O restante é aço plano (bobina laminada a quente), que ainda sairá de um sistema antigo de fabricação. "Essa parte ainda vamos estudar onde mexer no futuro", diz Musetti. Ele informa que há um mercado em alta desse tipo de aço no país, que importa quase tudo que consome. Com 60 mil toneladas de produção, essa linha de aços planos atende alguns mercados de nicho, menos nobres, mas com demanda crescente no país, como tubos, perfis dobrados, estruturas metálicas, silos e coberturas. "Somos os únicos produtores no país, mas no curto prazo nosso foco são os aços longos", diz Musetti.

Um ponto crucial é controle ambiental da usina, que quase foi fechada no ano passado pela Corpoboyacá (órgão de controle do Estado) por conta das emissões elevadas de poluentes. Moraes informa que foi firmado um acordo com o órgão e que os equipamentos, como filtros e outros, principalmente para a aciaria, já estão encomendados. Há um gasto previsto de US$ 50 milhões para modernização da usina. A fumaça e a poeira que sobem da aciaria formam uma nuvem espessa e cinza no céu. "No cômputo geral da usina, hoje, estamos dentro dos padrões da Colômbia; o ponto crucial é a aciaria. Vamos elevar tudo para os padrões de Brasil", diz o executivo.

Dois anos é o tempo que os novos donos da Paz del Rio se deram para renovar a siderúrgica e deixá-la no padrão do grupo. O seu sistema de gestão, o SGV, já começou a ser disseminado por meio de 15 funcionários, treinados por cinco meses. Em todas as unidades produtivas, se vê um quadro na parede, junto à entrada, com a inscrição "Gestión à la vista". Lá estão gráficos, com sinais de negativo ou positivo. "Não havia medida de desempenho na empresa; agora isso é exposto para todos". A questão de acidentes era outro ponto crítico. Não existia na empresa a cultura de prevenção e manutenção preventiva, informa Moraes. "Agora, passou a ser uma norma".
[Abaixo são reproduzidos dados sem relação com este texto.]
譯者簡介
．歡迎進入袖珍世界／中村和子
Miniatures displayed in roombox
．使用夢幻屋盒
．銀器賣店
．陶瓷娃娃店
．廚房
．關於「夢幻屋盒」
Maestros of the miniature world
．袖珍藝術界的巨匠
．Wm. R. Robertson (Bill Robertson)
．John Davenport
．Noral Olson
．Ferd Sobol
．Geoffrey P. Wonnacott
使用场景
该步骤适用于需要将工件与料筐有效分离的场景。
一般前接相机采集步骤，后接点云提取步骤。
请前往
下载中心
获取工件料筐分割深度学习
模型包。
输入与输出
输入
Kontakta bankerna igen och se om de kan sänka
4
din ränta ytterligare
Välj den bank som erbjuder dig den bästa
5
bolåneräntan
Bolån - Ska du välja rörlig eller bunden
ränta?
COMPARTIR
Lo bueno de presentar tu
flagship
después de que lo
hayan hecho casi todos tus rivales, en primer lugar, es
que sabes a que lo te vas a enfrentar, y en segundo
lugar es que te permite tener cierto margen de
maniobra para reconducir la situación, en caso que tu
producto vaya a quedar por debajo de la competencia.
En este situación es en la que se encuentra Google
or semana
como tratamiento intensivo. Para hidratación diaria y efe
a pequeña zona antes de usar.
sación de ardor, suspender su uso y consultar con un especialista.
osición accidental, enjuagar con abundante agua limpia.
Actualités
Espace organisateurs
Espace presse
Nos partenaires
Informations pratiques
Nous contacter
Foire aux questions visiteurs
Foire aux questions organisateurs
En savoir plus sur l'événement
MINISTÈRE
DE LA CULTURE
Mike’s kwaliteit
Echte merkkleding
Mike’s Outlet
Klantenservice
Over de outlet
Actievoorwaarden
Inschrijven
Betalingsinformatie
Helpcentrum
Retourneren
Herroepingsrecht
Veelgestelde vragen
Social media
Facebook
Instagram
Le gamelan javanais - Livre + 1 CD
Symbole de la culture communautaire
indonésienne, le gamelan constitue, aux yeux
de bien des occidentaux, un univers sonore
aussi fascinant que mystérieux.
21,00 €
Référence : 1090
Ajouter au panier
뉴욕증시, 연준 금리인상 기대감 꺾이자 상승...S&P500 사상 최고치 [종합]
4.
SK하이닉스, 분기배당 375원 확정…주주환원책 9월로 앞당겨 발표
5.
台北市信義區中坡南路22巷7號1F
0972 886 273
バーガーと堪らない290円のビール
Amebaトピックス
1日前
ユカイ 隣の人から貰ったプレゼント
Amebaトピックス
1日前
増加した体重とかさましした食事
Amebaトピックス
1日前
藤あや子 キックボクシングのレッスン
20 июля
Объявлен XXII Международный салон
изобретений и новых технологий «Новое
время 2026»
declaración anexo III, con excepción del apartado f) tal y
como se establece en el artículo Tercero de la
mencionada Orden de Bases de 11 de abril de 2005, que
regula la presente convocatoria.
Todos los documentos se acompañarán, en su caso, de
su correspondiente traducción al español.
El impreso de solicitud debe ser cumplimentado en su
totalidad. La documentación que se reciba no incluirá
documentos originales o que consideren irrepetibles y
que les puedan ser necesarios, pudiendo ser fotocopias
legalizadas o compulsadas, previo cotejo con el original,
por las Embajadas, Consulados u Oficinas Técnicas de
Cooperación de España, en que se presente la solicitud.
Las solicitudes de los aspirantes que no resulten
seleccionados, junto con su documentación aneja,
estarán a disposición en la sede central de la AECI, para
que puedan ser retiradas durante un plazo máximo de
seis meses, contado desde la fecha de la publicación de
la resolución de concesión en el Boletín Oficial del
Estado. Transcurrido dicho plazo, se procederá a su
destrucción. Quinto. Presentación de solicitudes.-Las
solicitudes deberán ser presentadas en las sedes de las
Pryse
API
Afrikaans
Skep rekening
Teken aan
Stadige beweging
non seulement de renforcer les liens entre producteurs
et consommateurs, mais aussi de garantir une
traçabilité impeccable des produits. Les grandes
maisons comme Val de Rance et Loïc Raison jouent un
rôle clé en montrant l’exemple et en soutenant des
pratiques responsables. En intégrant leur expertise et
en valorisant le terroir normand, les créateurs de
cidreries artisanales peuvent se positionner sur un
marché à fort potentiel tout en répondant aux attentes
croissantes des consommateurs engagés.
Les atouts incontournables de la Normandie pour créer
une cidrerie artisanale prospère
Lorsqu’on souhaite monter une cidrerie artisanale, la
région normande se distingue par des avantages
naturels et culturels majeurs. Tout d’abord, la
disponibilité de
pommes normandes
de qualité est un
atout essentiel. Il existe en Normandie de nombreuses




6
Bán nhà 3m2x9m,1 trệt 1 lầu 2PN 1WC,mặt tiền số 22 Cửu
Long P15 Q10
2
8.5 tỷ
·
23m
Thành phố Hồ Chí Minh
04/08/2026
Outro problema era o teor pobre do minério de ferro próprio, que afetava a rentabilidade do alto-forno. A solução imediata foi importar minério mais rico da Vale do Rio Doce para fazer uma mistura. Para o futuro, estudam-se outras saídas. Com tudo isso, só falta um empurrãozinho da Virgem del Cármen, padroeira de trabalhadores em minas e dos condutores no país, cujo dia é 16 de julho. Imagens da santa estão espalhadas em vários pontos da usina, retratando o alto grau da religião católica dos colombianos.